EXERCISE DIRECTIONS:
From the line with "Frist Center members;" to the line with "What is Customer", output every line below exactly, both ends included. Skip the pictures.

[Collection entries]
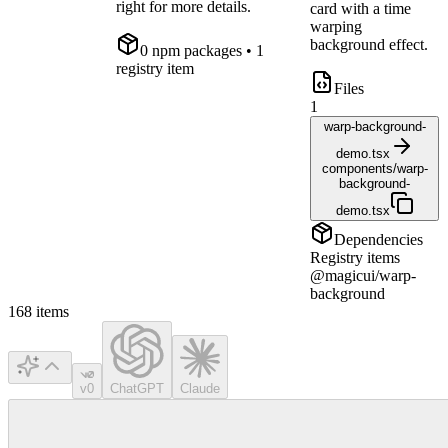
right for more details.
card with a time
warping
background effect.
0
npm package
s
• 1
registry item
Files
1
warp-background-
demo.tsx
components/warp-
background-
demo.tsx
Dependencies
Registry items
@magicui/warp-
background
168
items
v0
ChatGPT
Claude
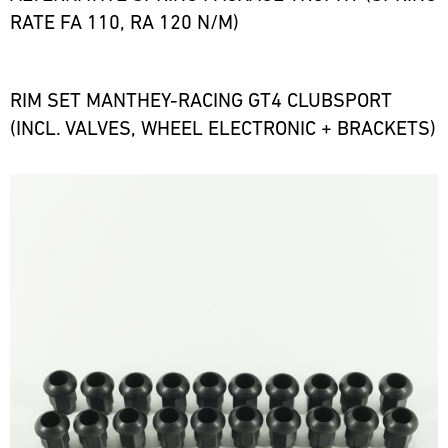
RATE FA 110, RA 120 N/M)
RIM SET MANTHEY-RACING GT4 CLUBSPORT
(INCL. VALVES, WHEEL ELECTRONIC + BRACKETS)
Bild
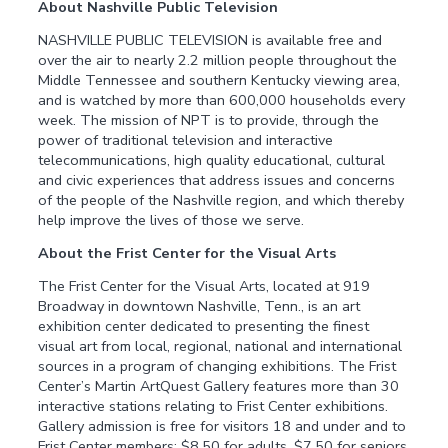
About Nashville Public Television
NASHVILLE PUBLIC TELEVISION is available free and
over the air to nearly 2.2 million people throughout the
Middle Tennessee and southern Kentucky viewing area,
and is watched by more than 600,000 households every
week. The mission of NPT is to provide, through the
power of traditional television and interactive
telecommunications, high quality educational, cultural
and civic experiences that address issues and concerns
of the people of the Nashville region, and which thereby
help improve the lives of those we serve.
About the Frist Center for the Visual Arts
The Frist Center for the Visual Arts, located at 919
Broadway in downtown Nashville, Tenn., is an art
exhibition center dedicated to presenting the finest
visual art from local, regional, national and international
sources in a program of changing exhibitions. The Frist
Center’s Martin ArtQuest Gallery features more than 30
interactive stations relating to Frist Center exhibitions.
Gallery admission is free for visitors 18 and under and to
Frist Center members; $8.50 for adults, $7.50 for seniors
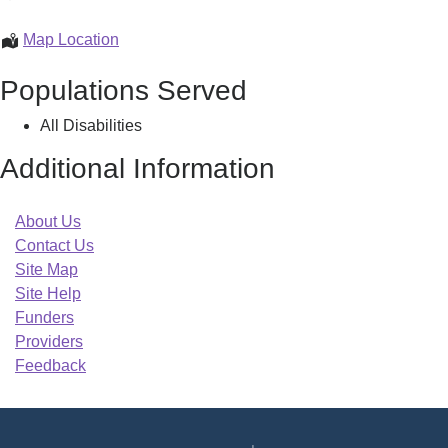
Central
Career
MassHire
Map Location
Center
North
Populations Served
Central
Career
All Disabilities
Center
Additional Information
About Us
Contact Us
Site Map
Site Help
Funders
Providers
Feedback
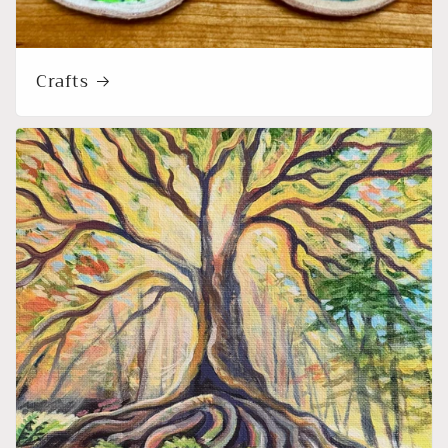
Crafts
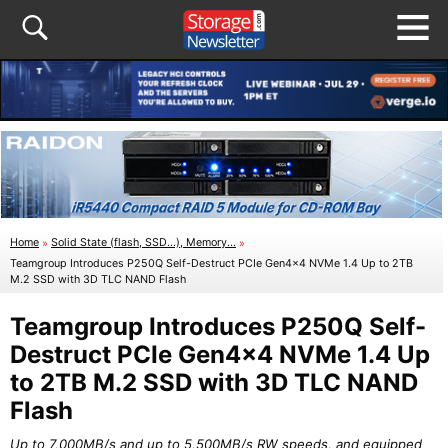
Home
»
Solid State (flash, SSD...), Memory...
»
Teamgroup Introduces P250Q Self-Destruct PCIe Gen4x4 NVMe 1.4 Up to 2TB
M.2 SSD with 3D TLC NAND Flash
Teamgroup Introduces P250Q Self-
Destruct PCIe Gen4x4 NVMe 1.4 Up
to 2TB M.2 SSD with 3D TLC NAND
Flash
Up to 7,000MB/s and up to 5,500MB/s RW speeds, and equipped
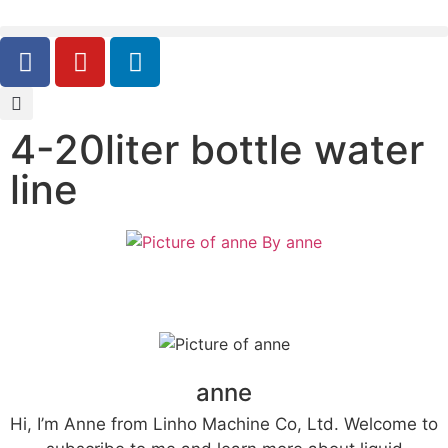
4-20liter bottle water
line
By
anne
anne
Hi, I’m Anne from Linho Machine Co, Ltd. Welcome to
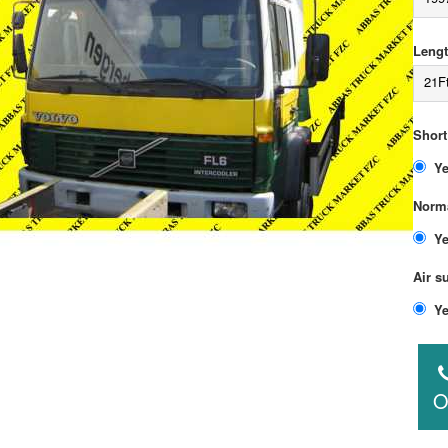
Lengt
21F
Short
Norma
Air s
O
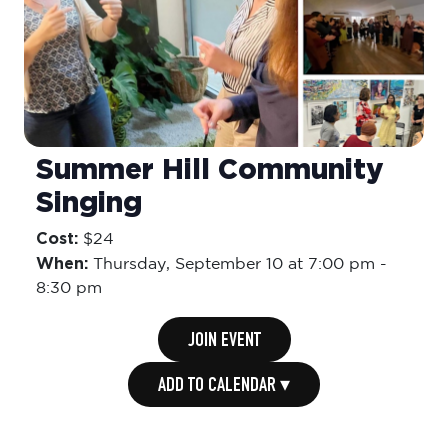
Summer Hill Community
Singing
Cost:
$24
When:
Thursday,
September 10 at 7:00 pm
-
8:30 pm
JOIN EVENT
ADD TO CALENDAR ▾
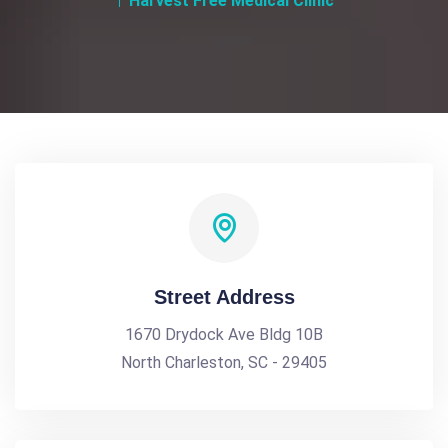
Harvest Free Medical Clinic
Street Address
1670 Drydock Ave Bldg 10B
North Charleston, SC - 29405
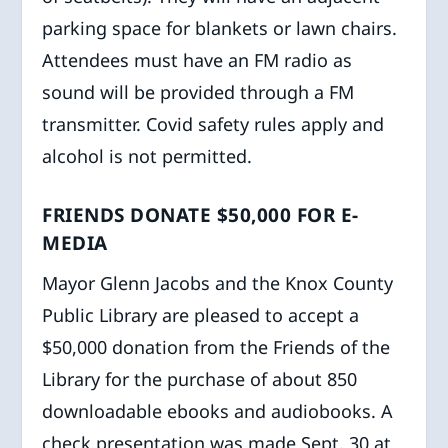
parking space for blankets or lawn chairs.
Attendees must have an FM radio as
sound will be provided through a FM
transmitter. Covid safety rules apply and
alcohol is not permitted.
FRIENDS DONATE $50,000 FOR E-
MEDIA
Mayor Glenn Jacobs and the Knox County
Public Library are pleased to accept a
$50,000 donation from the Friends of the
Library for the purchase of about 850
downloadable ebooks and audiobooks. A
check presentation was made Sept. 30 at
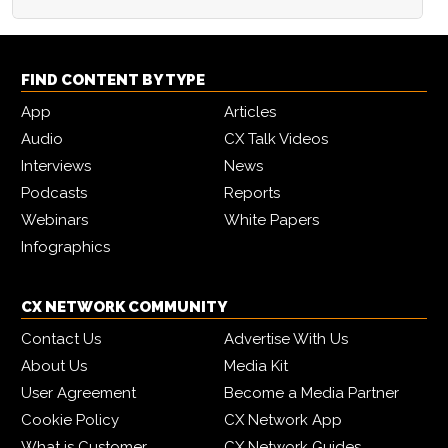
FIND CONTENT BY TYPE
App
Articles
Audio
CX Talk Videos
Interviews
News
Podcasts
Reports
Webinars
White Papers
Infographics
CX NETWORK COMMUNITY
Contact Us
Advertise With Us
About Us
Media Kit
User Agreement
Become a Media Partner
Cookie Policy
CX Network App
What is Customer
CX Network Guides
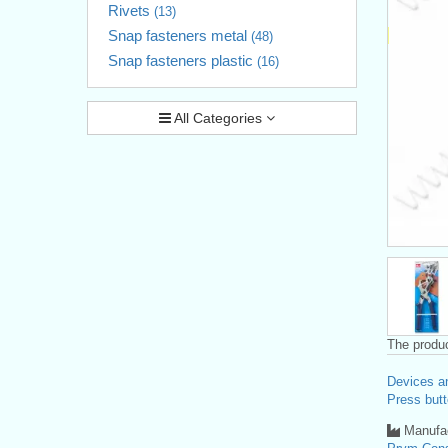
Rivets
(13)
Snap fasteners metal
(48)
Snap fasteners plastic
(16)
All Categories
The produc
Devices a
Press butt
Manufac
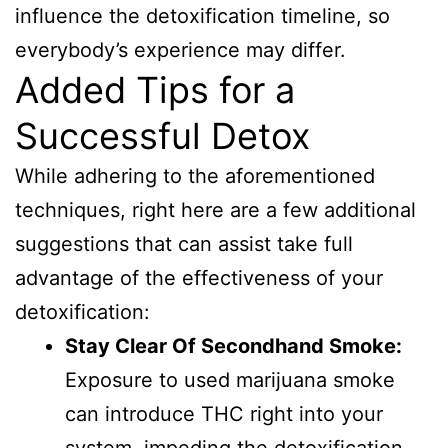
influence the detoxification timeline, so
everybody’s experience may differ.
Added Tips for a
Successful Detox
While adhering to the aforementioned
techniques, right here are a few additional
suggestions that can assist take full
advantage of the effectiveness of your
detoxification:
Stay Clear Of Secondhand Smoke:
Exposure to used marijuana smoke
can introduce THC right into your
system, impeding the detoxification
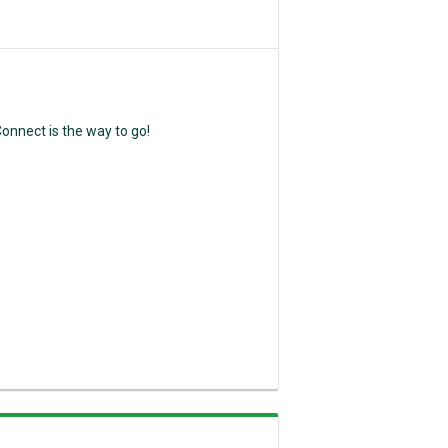
nnect is the way to go!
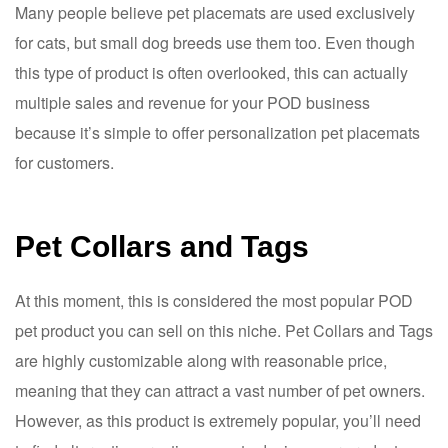
Many people believe pet placemats are used exclusively
for cats, but small dog breeds use them too. Even though
this type of product is often overlooked, this can actually
multiple sales and revenue for your POD business
because it’s simple to offer personalization pet placemats
for customers.
Pet Collars and Tags
At this moment, this is considered the most popular POD
pet product you can sell on this niche. Pet Collars and Tags
are highly customizable along with reasonable price,
meaning that they can attract a vast number of pet owners.
However, as this product is extremely popular, you’ll need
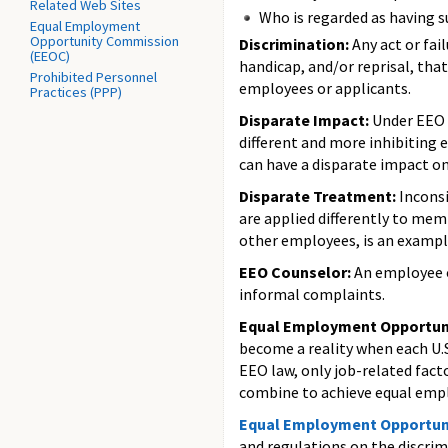
Related Web Sites
Who is regarded as having 
Equal Employment
Opportunity Commission
Discrimination:
Any act or fail
(EEOC)
handicap, and/or reprisal, that
Prohibited Personnel
employees or applicants.
Practices (PPP)
Disparate Impact:
Under EEO l
different and more inhibiting 
can have a disparate impact on
Disparate Treatment:
Inconsi
are applied differently to mem
other employees, is an example
EEO Counselor:
An employee o
informal complaints.
Equal Employment Opportun
become a reality when each U.
EEO law, only job-related facto
combine to achieve equal empl
Equal Employment Opportun
and regulations on the discr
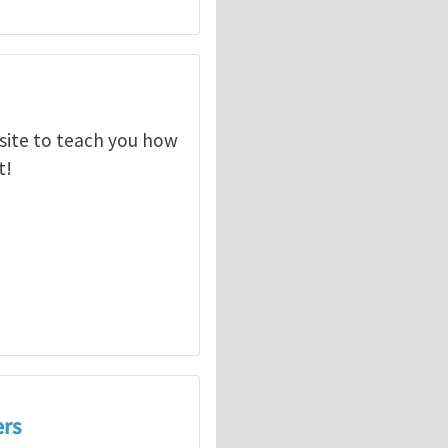
ebsite to teach you how
t!
ers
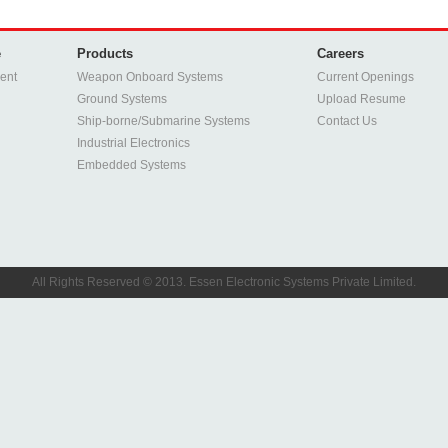
e
Products
Careers
ent
Weapon Onboard Systems
Current Openings
Ground Systems
Upload Resume
Ship-borne/Submarine Systems
Contact Us
Industrial Electronics
Embedded Systems
All Rights Reserved © 2013. Essen Electronic Systems Private Limited.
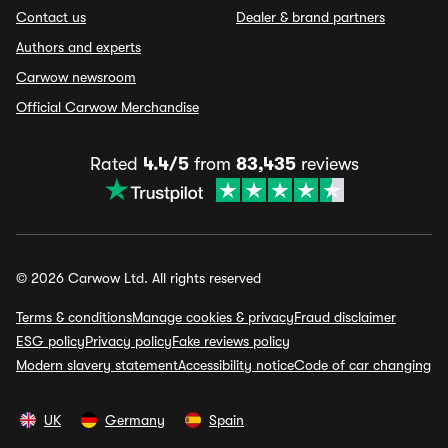
Contact us
Dealer & brand partners
Authors and experts
Carwow newsroom
Official Carwow Merchandise
Rated
4.4/5
from
83,435
reviews
© 2026 Carwow Ltd. All rights reserved
Terms & conditions
Manage cookies & privacy
Fraud disclaimer
ESG policy
Privacy policy
Fake reviews policy
Modern slavery statement
Accessibility notice
Code of car changing
UK
Germany
Spain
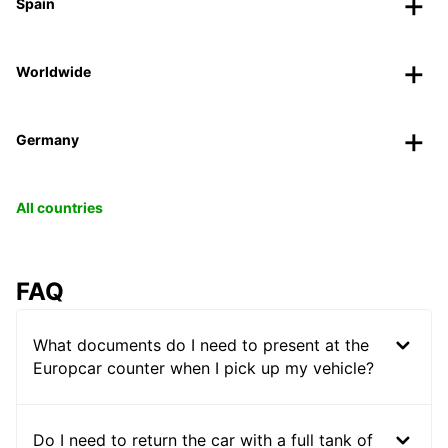
Spain
Worldwide
Germany
All countries
FAQ
What documents do I need to present at the
Europcar counter when I pick up my vehicle?
Do I need to return the car with a full tank of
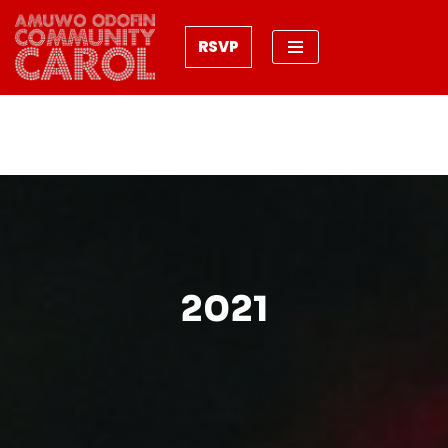
RSVP
Skip
to
content
2021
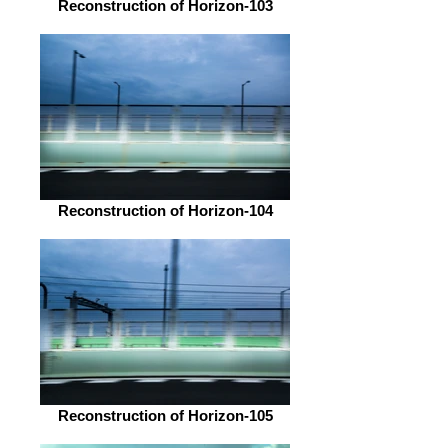
Reconstruction of Horizon-103
Reconstruction of Horizon-104
Reconstruction of Horizon-105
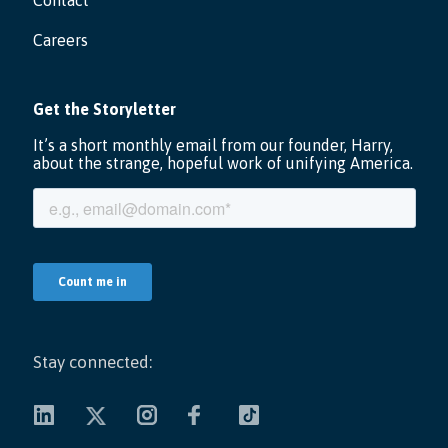
Contact
Careers
Stay connected:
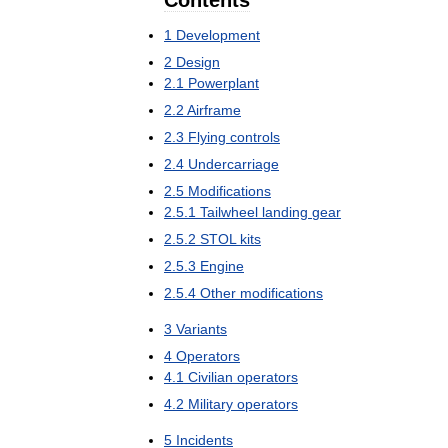
Contents
1
Development
2
Design
2
.
1
Powerplant
2
.
2
Airframe
2
.
3
Flying
controls
2
.
4
Undercarriage
2
.
5
Modifications
2
.
5
.
1
Tailwheel
landing
gear
2
.
5
.
2
STOL
kits
2
.
5
.
3
Engine
2
.
5
.
4
Other
modifications
3
Variants
4
Operators
4
.
1
Civilian
operators
4
.
2
Military
operators
5
Incidents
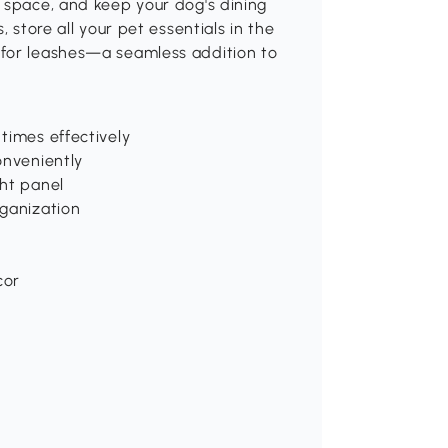
 space, and keep your dog's dining
 store all your pet essentials in the
 for leashes—a seamless addition to
times effectively
onveniently
ght panel
rganization
cor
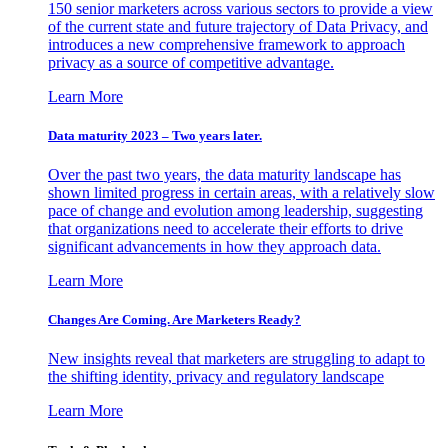
150 senior marketers across various sectors to provide a view
of the current state and future trajectory of Data Privacy, and
introduces a new comprehensive framework to approach
privacy as a source of competitive advantage.
Learn More
Data maturity 2023 – Two years later.
Over the past two years, the data maturity landscape has
shown limited progress in certain areas, with a relatively slow
pace of change and evolution among leadership, suggesting
that organizations need to accelerate their efforts to drive
significant advancements in how they approach data.
Learn More
Changes Are Coming. Are Marketers Ready?
New insights reveal that marketers are struggling to adapt to
the shifting identity, privacy and regulatory landscape
Learn More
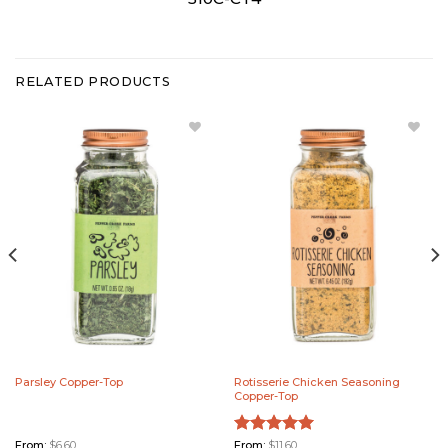
RELATED PRODUCTS
Add
Add
Parsley
Rotisserie
Copper-
Chicken
Top to
Seasoning
Wishlist
Copper-
Top to
Wishlist
Parsley Copper-Top
Rotisserie Chicken Seasoning
Copper-Top
From:
$
6.60
Rated
From:
$
11.60
5.00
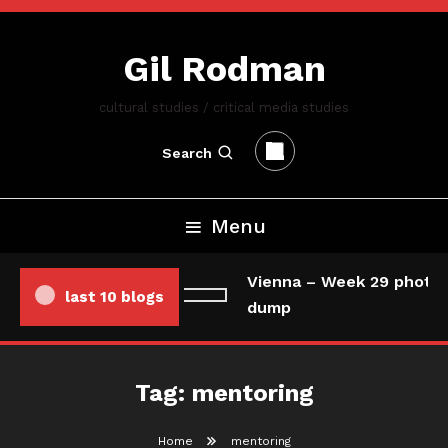
Skip
To
Gil Rodman
Content
cultural studies / critical media studies
Search
Menu
Vienna – Week 29 photo/
last 10 blogs
dump
Tag:
mentoring
Home
mentoring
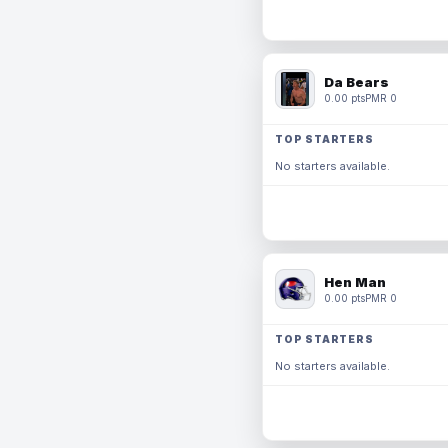
Da Bears
0.00 pts
PMR 0
TOP STARTERS
No starters available.
Hen Man
0.00 pts
PMR 0
TOP STARTERS
No starters available.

EXPECTED ANSWER:
Frist Center members; $8.50 for adults, $7.50 for seniors
Central
Career
MassHire
Map Location
Center
North
Populations Served
Central
Career
All Disabilities
Center
Additional Information
About Us
Contact Us
Site Map
Site Help
Funders
Providers
Feedback
Crafts
Home
»
Solid State (flash, SSD...), Memory...
»
Teamgroup Introduces P250Q Self-Destruct PCIe Gen4x4 NVMe 1.4 Up to 2TB
M.2 SSD with 3D TLC NAND Flash
Teamgroup Introduces P250Q Self-
Destruct PCIe Gen4x4 NVMe 1.4 Up
to 2TB M.2 SSD with 3D TLC NAND
Flash
Up to 7,000MB/s and up to 5,500MB/s RW speeds, and equipped
4-20liter bottle water
line
By
anne
anne
Hi, I’m Anne from Linho Machine Co, Ltd. Welcome to
Lengt
21F
Short
Norma
Air s
O
Summer Hill Community
Singing
Cost:
$24
When:
Thursday,
September 10 at 7:00 pm
-
8:30 pm
JOIN EVENT
ADD TO CALENDAR ▾
Harvest Free Medical Clinic
Street Address
1670 Drydock Ave Bldg 10B
North Charleston, SC - 29405
parking space for blankets or lawn chairs.
Attendees must have an FM radio as
sound will be provided through a FM
transmitter. Covid safety rules apply and
alcohol is not permitted.
FRIENDS DONATE $50,000 FOR E-
MEDIA
Mayor Glenn Jacobs and the Knox County
Public Library are pleased to accept a
$50,000 donation from the Friends of the
Library for the purchase of about 850
downloadable ebooks and audiobooks. A
check presentation was made Sept. 30 at
FIND CONTENT BY TYPE
App
Articles
Audio
CX Talk Videos
Interviews
News
Podcasts
Reports
Webinars
White Papers
Infographics
CX NETWORK COMMUNITY
Contact Us
Advertise With Us
About Us
Media Kit
User Agreement
Become a Media Partner
Cookie Policy
CX Network App
What is Customer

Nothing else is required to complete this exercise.